Causation is not interdependence, but one-way dependence. For example, a room-temperature cup of water could be caused by leaving a cup of steaming hot water in the room until the temperature equilibrated with the room. Or it could be caused by leaving a cup of ice water in the room for a long time, instead. The effect is guaranteed by the cause, but no particular cause is guaranteed by the later state. Without this kind of asymmetry in the relationship, causality is lacking, as physicist Sean Carroll explains in this 3-minute video. “There’s just a pattern that particles follow,” he says. “Kind of like how the integer after 42 is 43, and the integer before it is 41, but 42 doesn’t cause 41 or 43, there’s just a pattern traced out by those numbers.”

So where does causality come from? I’ll give two answers reflecting different interpretations of “causality” – both of them useful in different ways. On one reasonable interpretation (used by Sean Carroll), causality comes from entropy. On another reasonable interpretation, given by Judea Pearl in his book Causality, causality comes from our division of the world into a system of interest vs exogenous variables.

Now let’s look again at the Consequence Argument’s premise

(2) The distant past state of the universe is such that, for every action A you could take, if you did A, that past state would still obtain.

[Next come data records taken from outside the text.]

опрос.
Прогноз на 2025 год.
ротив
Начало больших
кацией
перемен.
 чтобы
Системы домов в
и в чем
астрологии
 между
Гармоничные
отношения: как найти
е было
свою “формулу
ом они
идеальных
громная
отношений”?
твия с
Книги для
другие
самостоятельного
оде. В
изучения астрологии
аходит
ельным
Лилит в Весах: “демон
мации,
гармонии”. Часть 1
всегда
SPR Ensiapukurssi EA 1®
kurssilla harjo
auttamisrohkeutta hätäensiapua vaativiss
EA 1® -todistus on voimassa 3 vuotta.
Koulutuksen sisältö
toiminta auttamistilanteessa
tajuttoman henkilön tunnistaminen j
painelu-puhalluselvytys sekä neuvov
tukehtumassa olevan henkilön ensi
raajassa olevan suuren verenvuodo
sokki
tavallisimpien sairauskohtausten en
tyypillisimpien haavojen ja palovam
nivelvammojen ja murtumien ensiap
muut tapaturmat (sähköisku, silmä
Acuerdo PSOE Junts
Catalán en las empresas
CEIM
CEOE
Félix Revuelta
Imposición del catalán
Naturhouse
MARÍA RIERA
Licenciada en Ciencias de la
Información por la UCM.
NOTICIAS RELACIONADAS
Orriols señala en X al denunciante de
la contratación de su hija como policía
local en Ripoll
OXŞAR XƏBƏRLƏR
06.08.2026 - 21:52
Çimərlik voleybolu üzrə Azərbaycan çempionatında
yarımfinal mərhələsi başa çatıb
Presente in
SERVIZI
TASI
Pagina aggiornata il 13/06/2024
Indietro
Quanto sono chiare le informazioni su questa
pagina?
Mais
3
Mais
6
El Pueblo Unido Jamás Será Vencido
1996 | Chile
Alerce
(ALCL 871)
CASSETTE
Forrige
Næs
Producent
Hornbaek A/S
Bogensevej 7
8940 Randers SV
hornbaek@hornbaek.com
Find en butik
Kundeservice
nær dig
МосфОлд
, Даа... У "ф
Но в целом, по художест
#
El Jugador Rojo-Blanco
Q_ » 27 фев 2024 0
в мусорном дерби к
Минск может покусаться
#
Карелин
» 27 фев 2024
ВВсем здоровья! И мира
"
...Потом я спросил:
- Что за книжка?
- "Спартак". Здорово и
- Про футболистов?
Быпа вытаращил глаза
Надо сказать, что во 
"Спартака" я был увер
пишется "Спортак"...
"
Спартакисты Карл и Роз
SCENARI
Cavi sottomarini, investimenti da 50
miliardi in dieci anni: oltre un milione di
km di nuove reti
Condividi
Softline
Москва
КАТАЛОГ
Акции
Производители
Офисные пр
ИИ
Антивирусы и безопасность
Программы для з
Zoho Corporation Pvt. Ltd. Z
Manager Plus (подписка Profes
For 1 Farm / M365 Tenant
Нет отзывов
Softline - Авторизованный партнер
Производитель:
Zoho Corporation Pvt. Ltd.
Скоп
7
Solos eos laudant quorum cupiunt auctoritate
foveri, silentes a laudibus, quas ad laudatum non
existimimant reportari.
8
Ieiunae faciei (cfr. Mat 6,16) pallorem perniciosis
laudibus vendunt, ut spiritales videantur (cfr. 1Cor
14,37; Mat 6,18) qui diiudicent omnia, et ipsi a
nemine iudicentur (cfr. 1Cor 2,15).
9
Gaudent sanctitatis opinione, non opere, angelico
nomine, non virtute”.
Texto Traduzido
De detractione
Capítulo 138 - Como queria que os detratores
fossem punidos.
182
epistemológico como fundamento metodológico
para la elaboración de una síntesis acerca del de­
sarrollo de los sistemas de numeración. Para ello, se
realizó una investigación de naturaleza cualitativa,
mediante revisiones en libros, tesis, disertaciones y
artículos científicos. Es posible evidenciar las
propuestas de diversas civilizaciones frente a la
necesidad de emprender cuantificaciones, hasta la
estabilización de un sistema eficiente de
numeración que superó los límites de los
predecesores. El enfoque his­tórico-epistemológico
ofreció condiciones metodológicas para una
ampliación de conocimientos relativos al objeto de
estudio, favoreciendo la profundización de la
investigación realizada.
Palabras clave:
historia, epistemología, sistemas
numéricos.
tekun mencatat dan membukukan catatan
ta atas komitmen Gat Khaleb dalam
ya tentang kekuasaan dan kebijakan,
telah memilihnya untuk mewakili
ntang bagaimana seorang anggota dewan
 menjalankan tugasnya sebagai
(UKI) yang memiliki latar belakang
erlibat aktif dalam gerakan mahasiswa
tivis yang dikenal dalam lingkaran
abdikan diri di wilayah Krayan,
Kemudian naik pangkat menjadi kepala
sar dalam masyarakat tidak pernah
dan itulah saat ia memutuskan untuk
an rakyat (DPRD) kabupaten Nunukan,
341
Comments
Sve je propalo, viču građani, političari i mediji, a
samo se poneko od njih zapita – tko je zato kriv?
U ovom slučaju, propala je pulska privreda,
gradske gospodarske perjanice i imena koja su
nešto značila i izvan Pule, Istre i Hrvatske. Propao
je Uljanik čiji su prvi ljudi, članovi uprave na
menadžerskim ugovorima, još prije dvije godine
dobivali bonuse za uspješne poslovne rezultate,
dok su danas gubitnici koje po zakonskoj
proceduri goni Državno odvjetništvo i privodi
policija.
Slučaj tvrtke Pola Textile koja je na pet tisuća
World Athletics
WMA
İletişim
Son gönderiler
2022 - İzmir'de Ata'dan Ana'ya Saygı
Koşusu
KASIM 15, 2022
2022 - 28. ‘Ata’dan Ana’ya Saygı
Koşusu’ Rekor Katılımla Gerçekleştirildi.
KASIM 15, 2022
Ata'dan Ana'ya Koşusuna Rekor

Is it true? If the “distant past state” is given macroscopically, describing such things as glasses of water and their temperature, then (2) is true, but not adequate for the argument, because (as we’ll see later) the present state of the universe doesn’t follow from the past macroscopic state. But if the “distant past state” is given in microscopic detail, then it is not independent of the present state including what we are doing now.

There is no reason to believe (2), where the states in question are described in microscopic detail. Or rather, there is a reason, but it evaporates once you realize that there’s another explanation for why we never observe the past depending on the present or future. We don’t need to posit a magical “flow of time”, or a universal master/slave relationship between past and future. The idea that the past has power over the future but not vice versa is an overgeneralization from our experience of the macroscopic world: our experience of states and processes large and complex enough for entropy to be well-defined and increasing in only one temporal direction.

All this has gone by way too fast, and there are many points that need further justification and explanation. Along the way, we’ll use modern science to deeply challenge our intuitive conceptions of time and causality, then show how those wrong intuitions about how our universe works have affected our views of the free will “problem”. Scientific determinism isn’t the problem – our misconceptions of it are. The traditional free will problem doesn’t hinge on the definition of “free will”, but of “determinism” and “causality”.